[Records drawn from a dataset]

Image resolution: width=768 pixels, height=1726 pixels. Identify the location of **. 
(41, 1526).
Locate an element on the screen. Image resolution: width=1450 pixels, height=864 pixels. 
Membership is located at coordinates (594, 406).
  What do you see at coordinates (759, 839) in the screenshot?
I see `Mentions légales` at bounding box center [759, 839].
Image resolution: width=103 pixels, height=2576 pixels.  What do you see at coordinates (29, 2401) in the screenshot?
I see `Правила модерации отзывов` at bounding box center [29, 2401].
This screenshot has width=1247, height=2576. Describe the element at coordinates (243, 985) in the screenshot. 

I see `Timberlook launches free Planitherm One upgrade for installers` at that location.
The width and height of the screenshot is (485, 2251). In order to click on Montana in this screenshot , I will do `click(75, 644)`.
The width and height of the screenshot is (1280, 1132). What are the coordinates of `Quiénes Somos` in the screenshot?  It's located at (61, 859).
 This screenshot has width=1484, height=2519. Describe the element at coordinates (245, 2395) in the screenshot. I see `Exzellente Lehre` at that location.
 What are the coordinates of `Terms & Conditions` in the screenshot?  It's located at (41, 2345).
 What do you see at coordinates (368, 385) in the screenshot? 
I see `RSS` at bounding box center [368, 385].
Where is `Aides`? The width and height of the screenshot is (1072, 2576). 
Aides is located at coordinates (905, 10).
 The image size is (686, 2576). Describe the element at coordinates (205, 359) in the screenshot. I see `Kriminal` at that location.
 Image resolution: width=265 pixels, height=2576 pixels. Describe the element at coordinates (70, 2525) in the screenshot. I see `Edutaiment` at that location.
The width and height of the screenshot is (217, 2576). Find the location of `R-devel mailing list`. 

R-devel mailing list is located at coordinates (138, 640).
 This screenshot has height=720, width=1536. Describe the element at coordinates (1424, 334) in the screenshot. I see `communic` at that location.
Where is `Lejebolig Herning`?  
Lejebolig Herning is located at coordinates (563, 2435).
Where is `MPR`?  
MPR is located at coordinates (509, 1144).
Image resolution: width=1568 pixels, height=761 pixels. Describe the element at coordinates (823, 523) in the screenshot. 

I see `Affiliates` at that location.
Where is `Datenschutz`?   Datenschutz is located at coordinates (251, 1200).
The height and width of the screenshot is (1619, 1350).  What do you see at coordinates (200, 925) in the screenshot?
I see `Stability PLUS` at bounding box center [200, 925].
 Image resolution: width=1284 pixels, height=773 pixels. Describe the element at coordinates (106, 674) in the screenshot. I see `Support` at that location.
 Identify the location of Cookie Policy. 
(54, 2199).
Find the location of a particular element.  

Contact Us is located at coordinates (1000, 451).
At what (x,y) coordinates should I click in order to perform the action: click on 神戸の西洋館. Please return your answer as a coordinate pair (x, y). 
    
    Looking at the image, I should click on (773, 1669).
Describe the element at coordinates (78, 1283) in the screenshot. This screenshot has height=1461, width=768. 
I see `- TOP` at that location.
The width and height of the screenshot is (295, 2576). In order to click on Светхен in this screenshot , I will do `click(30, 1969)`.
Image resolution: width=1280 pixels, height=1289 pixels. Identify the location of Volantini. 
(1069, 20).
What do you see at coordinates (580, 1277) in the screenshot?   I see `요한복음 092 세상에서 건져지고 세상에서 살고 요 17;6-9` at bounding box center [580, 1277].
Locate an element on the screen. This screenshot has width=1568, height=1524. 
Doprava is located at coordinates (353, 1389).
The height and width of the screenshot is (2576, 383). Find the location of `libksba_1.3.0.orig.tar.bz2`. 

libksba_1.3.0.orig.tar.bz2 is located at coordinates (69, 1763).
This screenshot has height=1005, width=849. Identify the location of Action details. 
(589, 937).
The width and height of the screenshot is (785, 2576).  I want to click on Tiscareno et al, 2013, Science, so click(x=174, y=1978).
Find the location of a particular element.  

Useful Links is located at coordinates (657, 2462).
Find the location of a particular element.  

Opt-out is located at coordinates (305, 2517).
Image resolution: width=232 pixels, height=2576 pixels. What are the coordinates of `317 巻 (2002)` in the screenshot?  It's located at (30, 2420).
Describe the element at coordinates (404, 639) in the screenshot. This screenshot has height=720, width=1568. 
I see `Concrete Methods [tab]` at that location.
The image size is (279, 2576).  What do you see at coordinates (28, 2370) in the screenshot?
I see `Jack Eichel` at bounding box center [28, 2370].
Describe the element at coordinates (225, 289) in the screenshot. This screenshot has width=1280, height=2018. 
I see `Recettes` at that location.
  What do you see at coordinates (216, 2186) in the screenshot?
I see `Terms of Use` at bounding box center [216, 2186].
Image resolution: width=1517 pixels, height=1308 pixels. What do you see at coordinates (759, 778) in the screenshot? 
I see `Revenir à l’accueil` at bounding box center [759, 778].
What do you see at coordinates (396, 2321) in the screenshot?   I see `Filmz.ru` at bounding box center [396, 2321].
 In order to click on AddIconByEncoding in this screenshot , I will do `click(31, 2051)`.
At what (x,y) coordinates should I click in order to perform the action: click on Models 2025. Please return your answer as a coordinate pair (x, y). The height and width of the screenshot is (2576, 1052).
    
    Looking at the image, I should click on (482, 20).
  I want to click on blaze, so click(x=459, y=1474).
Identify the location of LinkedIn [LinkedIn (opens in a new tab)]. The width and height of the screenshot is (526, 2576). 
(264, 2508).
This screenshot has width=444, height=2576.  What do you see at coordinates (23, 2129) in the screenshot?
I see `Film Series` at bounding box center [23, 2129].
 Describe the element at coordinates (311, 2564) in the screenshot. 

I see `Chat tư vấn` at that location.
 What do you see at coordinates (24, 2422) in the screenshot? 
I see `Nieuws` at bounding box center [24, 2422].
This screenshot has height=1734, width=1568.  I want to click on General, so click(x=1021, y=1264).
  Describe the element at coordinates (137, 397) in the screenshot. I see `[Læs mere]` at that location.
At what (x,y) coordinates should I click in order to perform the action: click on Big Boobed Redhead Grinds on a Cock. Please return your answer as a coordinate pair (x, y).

▸ Task description: Each line in the data above either holds "will" or does not. State how many do, as a bare number.

▸ Written response: 3